GNOME Bugzilla – Bug 649165
Enumeration symbols are LC_CTYPE specific
Last modified: 2011-09-11 18:14:49 UTC
We recently got a bug report about PyGI programs failing in Turkish locales (https://launchpad.net/bugs/747796). Under tr_TR.UTF-8, exported symbols with an uppercase "I" come out as lowercase "i': $ python -c "import locale; from gi.repository import Gtk; locale.setlocale(locale.LC_ALL, 'tr_TR.UTF-8'); print dir(Gtk.IconSize)" ['BUTTON', 'DND', 'DiALOG', 'iNVALiD', ...] It is correct in C and e. g. de_DE.UTF-8: PYTHONPATH=. python -c "import locale; from gi.repository import Gtk; locale.setlocale(locale.LC_ALL, 'de_DE.UTF-8'); print dir(Gtk.IconSize)" ['BUTTON', 'DIALOG', 'DND', 'INVALID', ...] In tr_TR.UTF-8, you get an AttributeError when you try to access e. g. Gtk.IconSize.DIALOG. It has been demonstrated that this can be worked around by enclosing a GI call into a pair of locale.setlocale(locale.LC_CTYPE, 'C') / locale.setlocale(locale.LC_CTYPE, '') calls. In other words, the initial "from gi.repository import Gtk" import worked correctly, but the bug seems to happen for (un)marshalling the symbol names. At the symbol marshalling time there should not happen any LC_CTYPE conversion? Or do we need to consider programming languages which actually support non-ASCII identifiers?

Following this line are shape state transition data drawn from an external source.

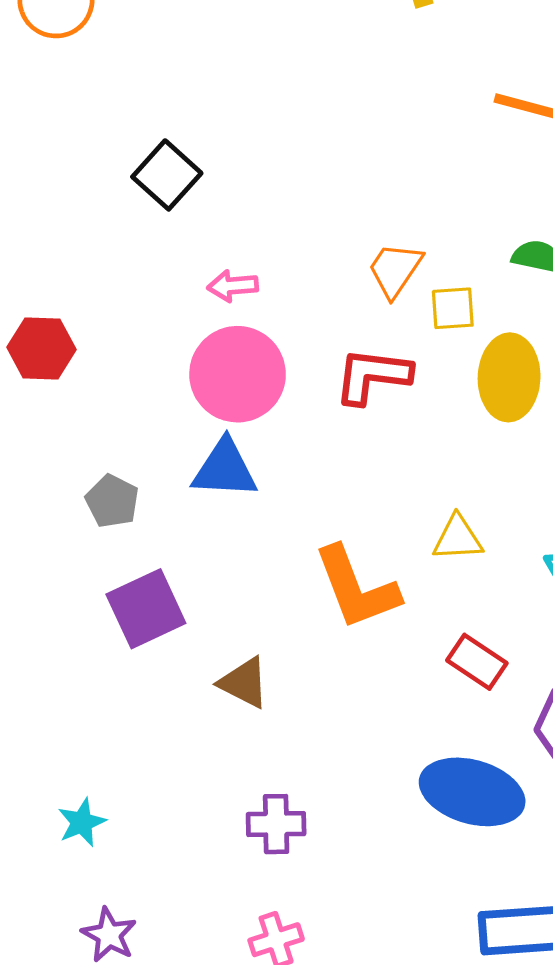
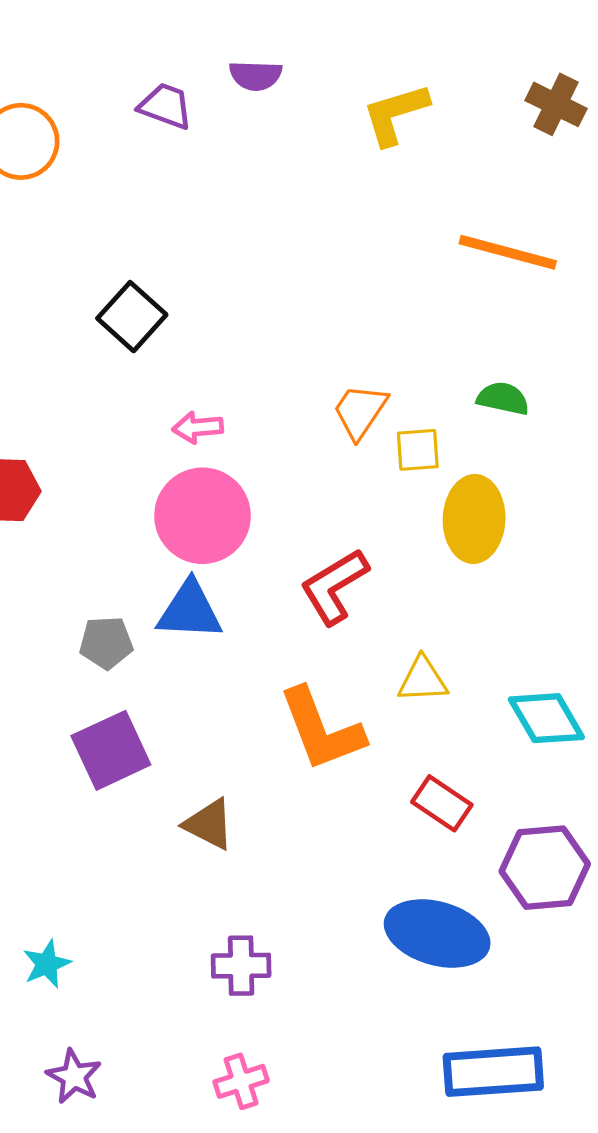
red L-shape: (372, 376) -> (334, 586), moved, turned -38
gray pentagon: (112, 501) -> (106, 643), moved, turned -30

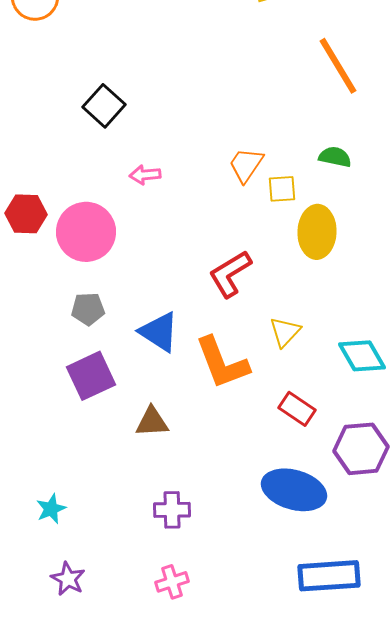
orange line: (508, 252) -> (338, 66), turned 44
pink circle: (203, 516) -> (86, 232), moved
blue triangle: (190, 611) -> (159, 332), moved, turned 30
yellow triangle: (423, 680) -> (285, 332), turned -44
brown triangle: (209, 824) -> (152, 422), turned -30

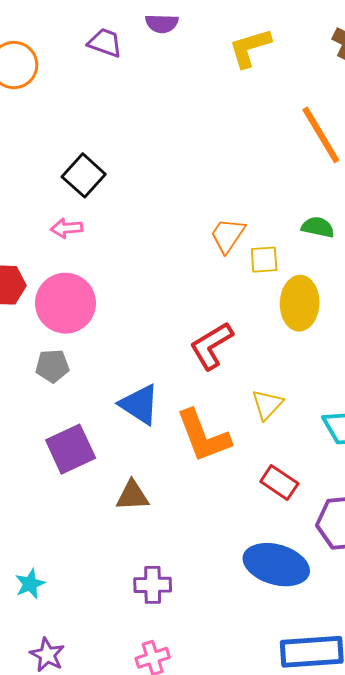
pink arrow: (145, 175) -> (67, 228), moved
gray pentagon: (88, 309) -> (52, 366), moved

A simple reproducer is to run "LANG=tr_TR.UTF-8 make check". This will fail in both test_gi and test_gdbus, due to this problem. Interestingly, calling "LANG=tr_TR.UTF-8 TEST_NAMES=test_gi make check" does NOT fail, neither does TEST_NAMES=test_gdbus. It seems that running some other test (like the Gtk ones?) "clutters" the marshalling in some way.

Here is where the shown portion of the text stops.